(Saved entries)
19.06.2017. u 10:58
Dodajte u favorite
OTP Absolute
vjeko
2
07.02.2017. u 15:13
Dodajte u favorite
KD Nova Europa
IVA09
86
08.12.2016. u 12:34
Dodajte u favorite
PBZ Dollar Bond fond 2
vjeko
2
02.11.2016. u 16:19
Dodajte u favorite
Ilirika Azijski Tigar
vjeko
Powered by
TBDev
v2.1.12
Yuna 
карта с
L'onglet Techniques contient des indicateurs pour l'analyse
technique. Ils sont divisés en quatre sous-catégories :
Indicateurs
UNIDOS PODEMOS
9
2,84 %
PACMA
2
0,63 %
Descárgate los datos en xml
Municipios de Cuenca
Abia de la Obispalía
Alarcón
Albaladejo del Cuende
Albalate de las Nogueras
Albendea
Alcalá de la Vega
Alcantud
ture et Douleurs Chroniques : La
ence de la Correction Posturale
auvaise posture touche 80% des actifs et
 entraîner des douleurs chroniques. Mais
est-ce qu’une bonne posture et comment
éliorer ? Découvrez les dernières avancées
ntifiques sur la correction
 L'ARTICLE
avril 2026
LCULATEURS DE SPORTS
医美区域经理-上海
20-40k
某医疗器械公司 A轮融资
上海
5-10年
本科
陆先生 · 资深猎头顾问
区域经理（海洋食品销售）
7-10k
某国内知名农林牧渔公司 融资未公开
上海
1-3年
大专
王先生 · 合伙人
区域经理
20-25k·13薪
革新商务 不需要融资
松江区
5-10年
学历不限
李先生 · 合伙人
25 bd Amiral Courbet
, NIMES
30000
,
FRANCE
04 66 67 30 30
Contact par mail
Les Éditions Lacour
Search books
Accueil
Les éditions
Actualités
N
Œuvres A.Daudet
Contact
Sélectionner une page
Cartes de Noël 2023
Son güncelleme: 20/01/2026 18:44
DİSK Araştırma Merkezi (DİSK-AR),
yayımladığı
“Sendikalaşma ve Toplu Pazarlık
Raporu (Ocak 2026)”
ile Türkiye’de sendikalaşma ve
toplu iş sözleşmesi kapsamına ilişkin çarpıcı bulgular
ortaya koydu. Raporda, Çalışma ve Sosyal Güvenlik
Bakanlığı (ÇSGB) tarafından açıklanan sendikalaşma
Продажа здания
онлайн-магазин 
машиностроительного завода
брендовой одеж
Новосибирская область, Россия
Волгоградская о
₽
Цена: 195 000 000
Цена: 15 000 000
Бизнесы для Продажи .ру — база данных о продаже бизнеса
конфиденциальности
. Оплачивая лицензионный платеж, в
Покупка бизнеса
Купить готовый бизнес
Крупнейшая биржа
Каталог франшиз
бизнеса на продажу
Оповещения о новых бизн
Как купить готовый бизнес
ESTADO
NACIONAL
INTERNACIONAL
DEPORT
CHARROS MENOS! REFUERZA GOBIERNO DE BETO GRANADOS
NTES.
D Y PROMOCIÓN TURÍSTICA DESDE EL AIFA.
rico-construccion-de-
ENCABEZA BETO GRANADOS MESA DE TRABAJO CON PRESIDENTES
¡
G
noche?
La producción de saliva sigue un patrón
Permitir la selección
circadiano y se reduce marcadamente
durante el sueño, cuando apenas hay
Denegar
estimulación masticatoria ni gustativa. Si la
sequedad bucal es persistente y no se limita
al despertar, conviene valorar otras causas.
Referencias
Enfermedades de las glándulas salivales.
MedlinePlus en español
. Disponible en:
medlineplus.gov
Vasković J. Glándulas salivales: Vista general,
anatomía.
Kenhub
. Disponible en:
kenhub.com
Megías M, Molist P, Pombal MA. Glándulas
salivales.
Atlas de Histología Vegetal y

● Assignment: Could you output exactly the lines from the one containing "MedlinePlus en español" to the end of the entries above, both included, and no others?

● Task response:
MedlinePlus en español
. Disponible en:
medlineplus.gov
Vasković J. Glándulas salivales: Vista general,
anatomía.
Kenhub
. Disponible en:
kenhub.com
Megías M, Molist P, Pombal MA. Glándulas
salivales.
Atlas de Histología Vegetal y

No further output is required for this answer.